→ **Activity**:
What follows is a set of entries; retype all of them exactly.

>>>

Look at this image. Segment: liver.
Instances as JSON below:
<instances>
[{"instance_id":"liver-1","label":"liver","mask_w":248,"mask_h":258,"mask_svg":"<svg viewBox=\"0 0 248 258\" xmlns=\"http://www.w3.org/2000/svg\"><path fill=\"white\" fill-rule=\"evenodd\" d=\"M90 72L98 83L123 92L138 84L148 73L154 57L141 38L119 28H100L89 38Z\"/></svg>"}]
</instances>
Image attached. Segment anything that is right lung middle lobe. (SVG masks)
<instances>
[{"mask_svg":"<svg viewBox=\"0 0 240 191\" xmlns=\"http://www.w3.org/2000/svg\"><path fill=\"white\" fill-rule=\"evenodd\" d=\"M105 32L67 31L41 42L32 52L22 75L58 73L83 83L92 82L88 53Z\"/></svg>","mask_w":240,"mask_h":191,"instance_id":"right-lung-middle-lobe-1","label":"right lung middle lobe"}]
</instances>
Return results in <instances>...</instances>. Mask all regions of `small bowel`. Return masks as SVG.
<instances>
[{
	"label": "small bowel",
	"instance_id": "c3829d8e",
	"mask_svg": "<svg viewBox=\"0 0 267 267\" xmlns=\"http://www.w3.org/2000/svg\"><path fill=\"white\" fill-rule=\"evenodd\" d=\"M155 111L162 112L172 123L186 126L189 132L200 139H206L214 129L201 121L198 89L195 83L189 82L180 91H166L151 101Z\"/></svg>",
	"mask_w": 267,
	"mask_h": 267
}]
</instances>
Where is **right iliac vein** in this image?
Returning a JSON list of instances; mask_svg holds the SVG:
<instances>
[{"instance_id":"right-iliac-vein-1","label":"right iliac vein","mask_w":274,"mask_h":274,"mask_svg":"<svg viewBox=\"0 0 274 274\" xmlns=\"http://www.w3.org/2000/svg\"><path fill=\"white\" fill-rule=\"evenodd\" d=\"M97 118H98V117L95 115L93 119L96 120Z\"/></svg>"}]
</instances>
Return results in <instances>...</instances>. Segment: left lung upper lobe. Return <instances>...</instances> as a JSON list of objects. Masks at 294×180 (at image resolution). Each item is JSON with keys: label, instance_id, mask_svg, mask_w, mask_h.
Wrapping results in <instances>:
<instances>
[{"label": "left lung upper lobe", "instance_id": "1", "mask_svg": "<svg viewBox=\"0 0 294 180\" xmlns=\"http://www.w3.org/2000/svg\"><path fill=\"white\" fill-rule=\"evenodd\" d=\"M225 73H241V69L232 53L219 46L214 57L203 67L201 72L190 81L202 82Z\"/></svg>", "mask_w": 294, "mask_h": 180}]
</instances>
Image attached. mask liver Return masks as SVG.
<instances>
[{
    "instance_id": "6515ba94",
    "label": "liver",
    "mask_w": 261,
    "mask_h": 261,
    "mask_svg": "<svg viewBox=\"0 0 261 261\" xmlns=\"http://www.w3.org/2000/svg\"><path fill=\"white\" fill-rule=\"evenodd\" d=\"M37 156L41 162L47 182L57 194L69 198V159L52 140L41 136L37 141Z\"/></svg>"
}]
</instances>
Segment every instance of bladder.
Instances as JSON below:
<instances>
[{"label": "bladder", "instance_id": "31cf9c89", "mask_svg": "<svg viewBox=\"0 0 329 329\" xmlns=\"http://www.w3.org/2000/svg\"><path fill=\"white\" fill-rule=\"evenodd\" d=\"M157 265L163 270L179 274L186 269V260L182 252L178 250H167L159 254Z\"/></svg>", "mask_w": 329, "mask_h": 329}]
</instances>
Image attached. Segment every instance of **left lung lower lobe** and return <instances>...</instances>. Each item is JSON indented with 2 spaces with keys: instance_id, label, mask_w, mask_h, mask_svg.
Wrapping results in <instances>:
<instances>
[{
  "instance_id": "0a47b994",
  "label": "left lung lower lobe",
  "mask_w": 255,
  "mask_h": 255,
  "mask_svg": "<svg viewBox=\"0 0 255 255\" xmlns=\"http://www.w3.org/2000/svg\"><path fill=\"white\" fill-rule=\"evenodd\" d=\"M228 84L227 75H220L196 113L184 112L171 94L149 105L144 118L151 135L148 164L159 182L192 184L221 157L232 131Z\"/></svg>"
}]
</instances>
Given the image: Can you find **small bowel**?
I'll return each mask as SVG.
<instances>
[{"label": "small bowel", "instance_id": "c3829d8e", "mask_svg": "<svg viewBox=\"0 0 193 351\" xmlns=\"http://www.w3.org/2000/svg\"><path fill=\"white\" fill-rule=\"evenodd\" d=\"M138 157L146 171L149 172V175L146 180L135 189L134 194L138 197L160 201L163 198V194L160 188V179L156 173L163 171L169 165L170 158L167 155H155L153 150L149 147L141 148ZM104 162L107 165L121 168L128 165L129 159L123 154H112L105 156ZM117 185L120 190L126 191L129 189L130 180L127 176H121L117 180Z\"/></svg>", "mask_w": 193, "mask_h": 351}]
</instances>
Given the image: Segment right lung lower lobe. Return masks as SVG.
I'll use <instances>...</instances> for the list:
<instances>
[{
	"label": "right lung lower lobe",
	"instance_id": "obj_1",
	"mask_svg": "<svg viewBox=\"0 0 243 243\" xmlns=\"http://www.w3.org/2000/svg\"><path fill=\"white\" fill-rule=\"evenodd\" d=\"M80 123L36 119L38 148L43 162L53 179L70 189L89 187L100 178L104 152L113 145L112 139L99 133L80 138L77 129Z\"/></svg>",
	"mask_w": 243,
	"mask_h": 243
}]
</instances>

<<<

→ **The completed task**:
Look at this image. Segment: liver.
Instances as JSON below:
<instances>
[{"instance_id":"liver-1","label":"liver","mask_w":248,"mask_h":258,"mask_svg":"<svg viewBox=\"0 0 248 258\" xmlns=\"http://www.w3.org/2000/svg\"><path fill=\"white\" fill-rule=\"evenodd\" d=\"M90 72L98 83L123 92L138 84L148 73L154 57L141 38L119 28H100L89 38Z\"/></svg>"}]
</instances>
Image attached. Segment anything that is right lung middle lobe. (SVG masks)
<instances>
[{"mask_svg":"<svg viewBox=\"0 0 240 191\" xmlns=\"http://www.w3.org/2000/svg\"><path fill=\"white\" fill-rule=\"evenodd\" d=\"M105 32L67 31L41 42L32 52L22 75L58 73L83 83L92 82L88 53Z\"/></svg>","mask_w":240,"mask_h":191,"instance_id":"right-lung-middle-lobe-1","label":"right lung middle lobe"}]
</instances>
Return results in <instances>...</instances>. Mask all regions of `small bowel`. Return masks as SVG.
<instances>
[{
	"label": "small bowel",
	"instance_id": "c3829d8e",
	"mask_svg": "<svg viewBox=\"0 0 267 267\" xmlns=\"http://www.w3.org/2000/svg\"><path fill=\"white\" fill-rule=\"evenodd\" d=\"M155 111L162 112L172 123L186 126L189 132L200 139H206L214 129L201 121L198 89L195 83L189 82L180 91H166L151 101Z\"/></svg>",
	"mask_w": 267,
	"mask_h": 267
}]
</instances>
Where is **right iliac vein** in this image?
Returning a JSON list of instances; mask_svg holds the SVG:
<instances>
[{"instance_id":"right-iliac-vein-1","label":"right iliac vein","mask_w":274,"mask_h":274,"mask_svg":"<svg viewBox=\"0 0 274 274\" xmlns=\"http://www.w3.org/2000/svg\"><path fill=\"white\" fill-rule=\"evenodd\" d=\"M97 118H98V117L95 115L93 119L96 120Z\"/></svg>"}]
</instances>
Return results in <instances>...</instances>. Segment: left lung upper lobe. Return <instances>...</instances> as a JSON list of objects. Masks at 294×180 (at image resolution). Each item is JSON with keys: label, instance_id, mask_svg, mask_w, mask_h.
Wrapping results in <instances>:
<instances>
[{"label": "left lung upper lobe", "instance_id": "1", "mask_svg": "<svg viewBox=\"0 0 294 180\" xmlns=\"http://www.w3.org/2000/svg\"><path fill=\"white\" fill-rule=\"evenodd\" d=\"M225 73H241V69L232 53L219 46L214 57L203 67L201 72L190 81L202 82Z\"/></svg>", "mask_w": 294, "mask_h": 180}]
</instances>
Image attached. mask liver Return masks as SVG.
<instances>
[{
    "instance_id": "6515ba94",
    "label": "liver",
    "mask_w": 261,
    "mask_h": 261,
    "mask_svg": "<svg viewBox=\"0 0 261 261\" xmlns=\"http://www.w3.org/2000/svg\"><path fill=\"white\" fill-rule=\"evenodd\" d=\"M37 156L41 162L47 182L57 194L69 198V159L52 140L41 136L37 141Z\"/></svg>"
}]
</instances>
Segment every instance of bladder.
Instances as JSON below:
<instances>
[{"label": "bladder", "instance_id": "31cf9c89", "mask_svg": "<svg viewBox=\"0 0 329 329\" xmlns=\"http://www.w3.org/2000/svg\"><path fill=\"white\" fill-rule=\"evenodd\" d=\"M157 265L163 270L179 274L186 269V260L182 252L178 250H167L159 254Z\"/></svg>", "mask_w": 329, "mask_h": 329}]
</instances>
Image attached. Segment every instance of **left lung lower lobe** and return <instances>...</instances>. Each item is JSON indented with 2 spaces with keys: instance_id, label, mask_w, mask_h, mask_svg.
Wrapping results in <instances>:
<instances>
[{
  "instance_id": "0a47b994",
  "label": "left lung lower lobe",
  "mask_w": 255,
  "mask_h": 255,
  "mask_svg": "<svg viewBox=\"0 0 255 255\" xmlns=\"http://www.w3.org/2000/svg\"><path fill=\"white\" fill-rule=\"evenodd\" d=\"M228 84L227 75H220L196 113L184 112L171 94L149 105L144 118L151 135L148 164L159 182L192 184L221 157L232 131Z\"/></svg>"
}]
</instances>
Given the image: Can you find **small bowel**?
I'll return each mask as SVG.
<instances>
[{"label": "small bowel", "instance_id": "c3829d8e", "mask_svg": "<svg viewBox=\"0 0 193 351\" xmlns=\"http://www.w3.org/2000/svg\"><path fill=\"white\" fill-rule=\"evenodd\" d=\"M138 157L146 171L149 172V175L146 180L135 189L134 194L138 197L160 201L163 198V194L160 188V179L156 173L163 171L169 165L170 158L167 155H155L153 150L149 147L141 148ZM104 162L107 165L121 168L128 165L129 159L123 154H112L105 156ZM117 185L120 190L126 191L129 189L130 180L127 176H121L117 180Z\"/></svg>", "mask_w": 193, "mask_h": 351}]
</instances>
Given the image: Segment right lung lower lobe. Return masks as SVG.
I'll use <instances>...</instances> for the list:
<instances>
[{
	"label": "right lung lower lobe",
	"instance_id": "obj_1",
	"mask_svg": "<svg viewBox=\"0 0 243 243\" xmlns=\"http://www.w3.org/2000/svg\"><path fill=\"white\" fill-rule=\"evenodd\" d=\"M80 123L36 119L38 148L43 162L53 179L70 189L89 187L100 178L104 152L113 145L112 139L99 133L80 138L77 129Z\"/></svg>",
	"mask_w": 243,
	"mask_h": 243
}]
</instances>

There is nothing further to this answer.